Ohio man creates 'candy chute' to provide social distance, normalcy for trick-or-treaters

At no cost to him, Andrew Beattie took materials from around his house and turned them into a socially distanced candy-delivering operation.

DELHI, Ohio — Much like the rest of 2020, there’s a big question mark beside this year’s trick-or-treating.

Some places are considering no trick-or-treating at all while those that are allowing it are begging participants of beggars night to wear masks, wear gloves while handing out candy outside of the house and not to reach directly into the bowl.

If that’s the challenge – challenge accepted.

“It’s just always been something that I’ve been passionate about,” Andrew Beattie said.

Special effects, the horror genre and creepy, suspenseful things are what Beattie has always been into. It’s his love of Halloween that just might have lead to the best pandemic idea in 2020.

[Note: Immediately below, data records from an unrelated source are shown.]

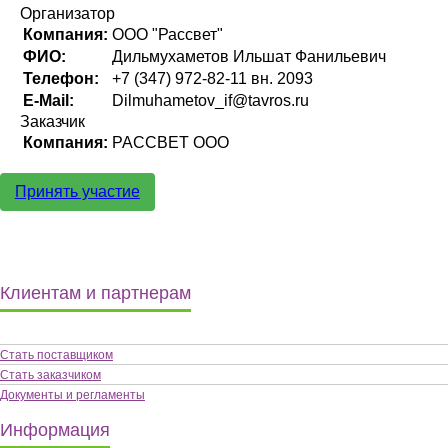
Организатор
Компания:
ООО "Рассвет"
ФИО:
Дильмухаметов Ильшат Фанильевич
Телефон:
+7 (347) 972-82-11 вн. 2093
E-Mail:
Dilmuhametov_if@tavros.ru
Заказчик
Компания:
РАССВЕТ ООО
Принять участие
Клиентам и партнерам
Стать поставщиком
Стать заказчиком
Документы и регламенты
Информация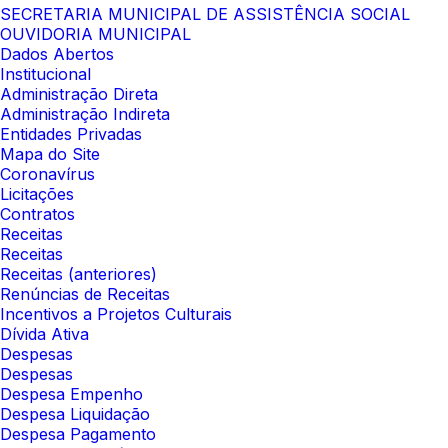
SECRETARIA MUNICIPAL DE ASSISTÊNCIA SOCIAL
OUVIDORIA MUNICIPAL
Dados Abertos
Institucional
Administração Direta
Administração Indireta
Entidades Privadas
Mapa do Site
Coronavírus
Licitações
Contratos
Receitas
Receitas
Receitas (anteriores)
Renúncias de Receitas
Incentivos a Projetos Culturais
Dívida Ativa
Despesas
Despesas
Despesa Empenho
Despesa Liquidação
Despesa Pagamento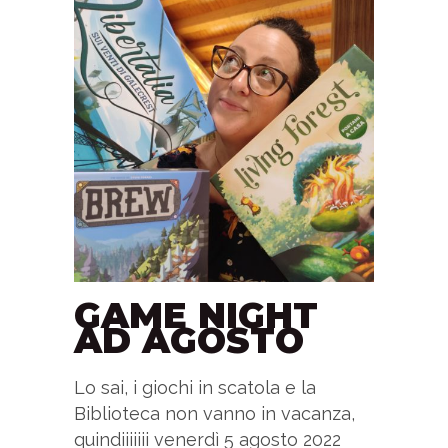
GAME NIGHT
AD AGOSTO
Lo sai, i giochi in scatola e la
Biblioteca non vanno in vacanza,
quindiiiiiii venerdì 5 agosto 2022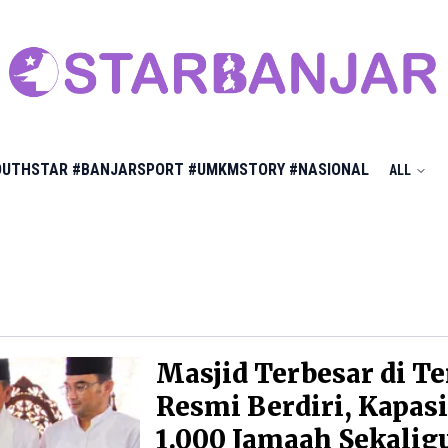
OUTHSTAR
#BANJARSPORT
#UMKMSTORY
#NASIONAL
ALL
Masjid Terbesar di Te
Resmi Berdiri, Kapasi
1.000 Jamaah Sekalig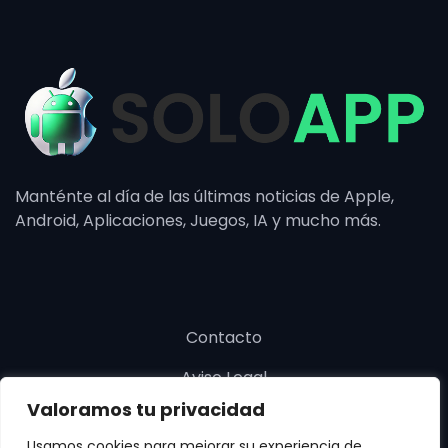
Manténte al día de las últimas noticias de Apple,
Android, Aplicaciones, Juegos, IA y mucho más.
Contacto
Aviso Legal
Valoramos tu privacidad
Política de cookies
Usamos cookies para mejorar su experiencia de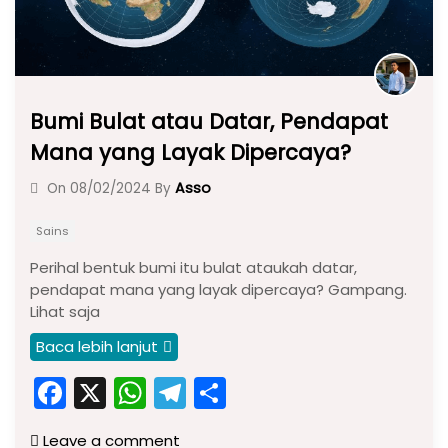
Bumi Bulat atau Datar, Pendapat
Mana yang Layak Dipercaya?
Asso
On
08/02/2024
By
Sains
Perihal bentuk bumi itu bulat ataukah datar,
pendapat mana yang layak dipercaya? Gampang.
Lihat saja
Baca lebih lanjut
F
X
W
T
S
a
h
el
h
Leave a comment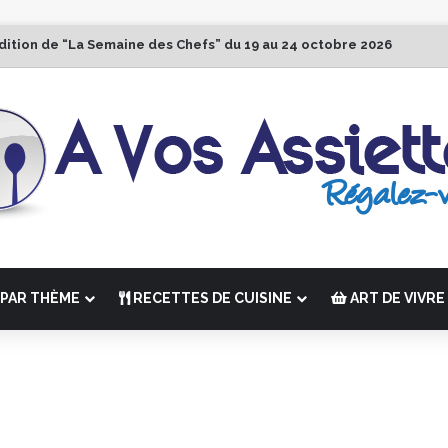
dition de “La Semaine des Chefs” du 19 au 24 octobre 2026
PAR THÈME
RECETTES DE CUISINE
ART DE VIVRE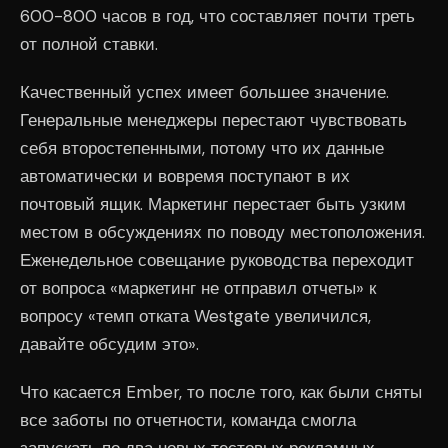
600-800 часов в год, что составляет почти треть
от полной ставки.
Качественный успех имеет большее значение.
Генеральные менеджеры перестают чувствовать
себя второстепенными, потому что их данные
автоматически и вовремя поступают в их
почтовый ящик. Маркетинг перестает быть узким
местом в обсуждениях по поводу местоположения.
Еженедельное совещание руководства переходит
от вопроса «маркетинг не отправил отчеты» к
вопросу «темп отката Westgate увеличился,
давайте обсудим это».
Что касается Ember, то после того, как были сняты
все заботы по отчетности, команда смогла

“I’ve been wanting to do something similar to it for a while just to help people with mobility issues,” he said. “And, again, like I said, with having an immune deficiency, myself, it’s a good idea especially that time of year when people are getting colds and things to have that little extra distance there. Just a little common sense.”

With Halloween coming during a pandemic, he says now was the time.

He grabbed a six-by-four shipping tube, spray painted it orange and added duct tape. There it was; his own candy chute stretching from the guard rail from the front porch to the sidewalk. He posted his creation to Facebook.

“And right after that it just started taking off,” he said.

In three days his post gained 8,000 comments, 27,000 reactions and 62,000 shares.

A sign tells trick-or-treaters where to place their bag or bucket to ensure no hand-to-hand exchanges. All the candy will be factory-sealed until it’s opened outside. Beattie also plans to wear a mask and change gloves frequently.

“Even if [some people] are completely comfortable with where things are right now, [there are] a lot of people that aren’t and I think if they can see people doing things like this it can give them a little bit of grace that it might encourage more people to get involved and get out there and get us back to looking the way we want to look,” Beattie said.

It’s the only way he says to get rid of that question mark and help to end 2020 with an exclamation point of positivity.